ASUS Prime B760M-A D4 Intel® B760 (LGA 1700)(13th and 12th Gen) mATX Motherboard:
https://www.amazon.com/gp/product/B0BR8S9KTT:
Intel Core i9-13900 Desktop Processor - 24 cores (8 P-cores + 16 E-cores) - 36MB Cache, up to 5.6 GHz - Box
https://www.newegg.com/intel-core-i9-13900-core-i9-13th-gen/p/N82E16819118425
2x Crucial RAM 64GB Kit (2x32GB) DDR4 3200MHz CL22 (128GB total):
Yes, it's a high-end build, but I rackmount everything and I only have so much space in my rack -- so, I wanted to be sure I had plenty of horsepower.

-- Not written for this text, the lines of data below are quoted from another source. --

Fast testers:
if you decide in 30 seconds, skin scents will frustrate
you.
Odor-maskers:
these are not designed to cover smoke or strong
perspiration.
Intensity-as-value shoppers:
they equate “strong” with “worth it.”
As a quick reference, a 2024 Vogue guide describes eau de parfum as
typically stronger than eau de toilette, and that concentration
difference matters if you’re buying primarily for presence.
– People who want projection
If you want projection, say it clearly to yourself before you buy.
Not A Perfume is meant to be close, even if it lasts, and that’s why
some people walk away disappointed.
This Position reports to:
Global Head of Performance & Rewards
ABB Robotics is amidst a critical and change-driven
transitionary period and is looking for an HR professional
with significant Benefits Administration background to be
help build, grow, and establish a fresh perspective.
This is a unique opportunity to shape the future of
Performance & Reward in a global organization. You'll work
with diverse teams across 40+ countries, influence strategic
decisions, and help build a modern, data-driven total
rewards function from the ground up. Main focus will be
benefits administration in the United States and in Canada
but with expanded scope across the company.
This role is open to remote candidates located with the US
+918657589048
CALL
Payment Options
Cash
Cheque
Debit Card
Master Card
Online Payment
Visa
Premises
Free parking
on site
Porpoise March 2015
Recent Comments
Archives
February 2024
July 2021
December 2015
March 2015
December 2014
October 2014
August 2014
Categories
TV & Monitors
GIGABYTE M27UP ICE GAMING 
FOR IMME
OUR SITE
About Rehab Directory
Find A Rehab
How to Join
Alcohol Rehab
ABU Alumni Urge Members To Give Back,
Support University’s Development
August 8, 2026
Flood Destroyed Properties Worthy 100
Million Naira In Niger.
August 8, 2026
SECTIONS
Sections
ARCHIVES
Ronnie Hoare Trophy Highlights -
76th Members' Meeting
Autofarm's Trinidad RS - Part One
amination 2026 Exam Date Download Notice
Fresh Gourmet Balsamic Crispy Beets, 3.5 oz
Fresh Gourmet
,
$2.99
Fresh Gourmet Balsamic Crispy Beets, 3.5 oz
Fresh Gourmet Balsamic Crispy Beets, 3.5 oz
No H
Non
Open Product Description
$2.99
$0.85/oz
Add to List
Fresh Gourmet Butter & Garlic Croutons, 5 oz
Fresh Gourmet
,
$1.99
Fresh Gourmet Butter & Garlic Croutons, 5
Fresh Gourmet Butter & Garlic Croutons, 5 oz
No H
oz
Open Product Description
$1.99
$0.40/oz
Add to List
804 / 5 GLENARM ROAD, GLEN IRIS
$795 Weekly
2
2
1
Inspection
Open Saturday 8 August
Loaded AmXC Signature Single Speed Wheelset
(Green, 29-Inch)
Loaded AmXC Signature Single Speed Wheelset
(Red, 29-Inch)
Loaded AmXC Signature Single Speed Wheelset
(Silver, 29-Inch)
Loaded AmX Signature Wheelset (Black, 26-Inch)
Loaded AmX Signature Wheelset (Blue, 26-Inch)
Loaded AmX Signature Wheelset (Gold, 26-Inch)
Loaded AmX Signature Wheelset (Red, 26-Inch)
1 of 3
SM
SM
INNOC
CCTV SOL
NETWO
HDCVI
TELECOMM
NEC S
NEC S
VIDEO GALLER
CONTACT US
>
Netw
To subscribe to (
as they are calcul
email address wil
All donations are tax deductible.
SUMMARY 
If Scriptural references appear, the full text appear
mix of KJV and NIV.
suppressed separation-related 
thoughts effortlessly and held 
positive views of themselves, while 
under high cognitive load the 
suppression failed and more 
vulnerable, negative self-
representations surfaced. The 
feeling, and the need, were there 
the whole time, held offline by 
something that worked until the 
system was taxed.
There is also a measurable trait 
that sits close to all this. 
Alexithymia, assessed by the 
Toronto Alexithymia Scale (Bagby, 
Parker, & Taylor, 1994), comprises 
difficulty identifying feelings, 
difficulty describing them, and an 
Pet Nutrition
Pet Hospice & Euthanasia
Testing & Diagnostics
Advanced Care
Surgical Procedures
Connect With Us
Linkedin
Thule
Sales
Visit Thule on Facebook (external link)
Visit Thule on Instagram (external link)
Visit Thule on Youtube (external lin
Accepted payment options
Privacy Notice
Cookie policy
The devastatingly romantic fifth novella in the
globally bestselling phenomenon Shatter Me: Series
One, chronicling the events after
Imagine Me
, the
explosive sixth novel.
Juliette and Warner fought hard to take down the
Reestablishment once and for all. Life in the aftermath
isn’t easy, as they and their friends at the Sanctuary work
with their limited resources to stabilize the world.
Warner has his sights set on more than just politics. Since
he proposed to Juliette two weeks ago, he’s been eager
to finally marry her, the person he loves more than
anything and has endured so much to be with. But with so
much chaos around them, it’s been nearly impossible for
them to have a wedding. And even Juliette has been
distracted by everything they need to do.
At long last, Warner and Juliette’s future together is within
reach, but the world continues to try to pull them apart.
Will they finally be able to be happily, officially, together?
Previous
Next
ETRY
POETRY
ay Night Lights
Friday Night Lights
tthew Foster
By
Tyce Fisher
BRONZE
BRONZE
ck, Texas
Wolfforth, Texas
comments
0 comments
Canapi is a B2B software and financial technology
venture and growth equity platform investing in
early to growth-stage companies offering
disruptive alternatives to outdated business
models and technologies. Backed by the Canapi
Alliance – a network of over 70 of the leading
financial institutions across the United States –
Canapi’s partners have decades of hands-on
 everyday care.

I reused a very nice Silverstone 2U case with room for 4x 3.5" drives, and 2x 2.5" drives -- plus the motherboard has 2x NVMe slots.
Obviously, you don't need to duplicate the above in any way. Keep in mind though, when creating VMs and CTs each is going to be assigned a max number of cores it can use and RAM it can consume. It's OK to "over-provision" on cores, though it'll slow things down if all of your active instances demand is high at the same time. RAM though, should not be over-provisioned.
If you can find something in a form factor you like with say 8 cores, and 32GB of RAM you'd be in pretty good shape I would think with room to "grow". If you weren't going to allow for any Windows VMs, and focused on using strictly Linux LXCs, you could probably get by with 4-6 cores and 16GB of RAM.
Proxmox is a "virtualize everything" environment -- you don't want to install any packages directly on the host (with the exception of Tailscale). LXC containers are best at sharing resources, and can run Docker on top. VMs are good for anything with a desktop environment, and some specialized stuff.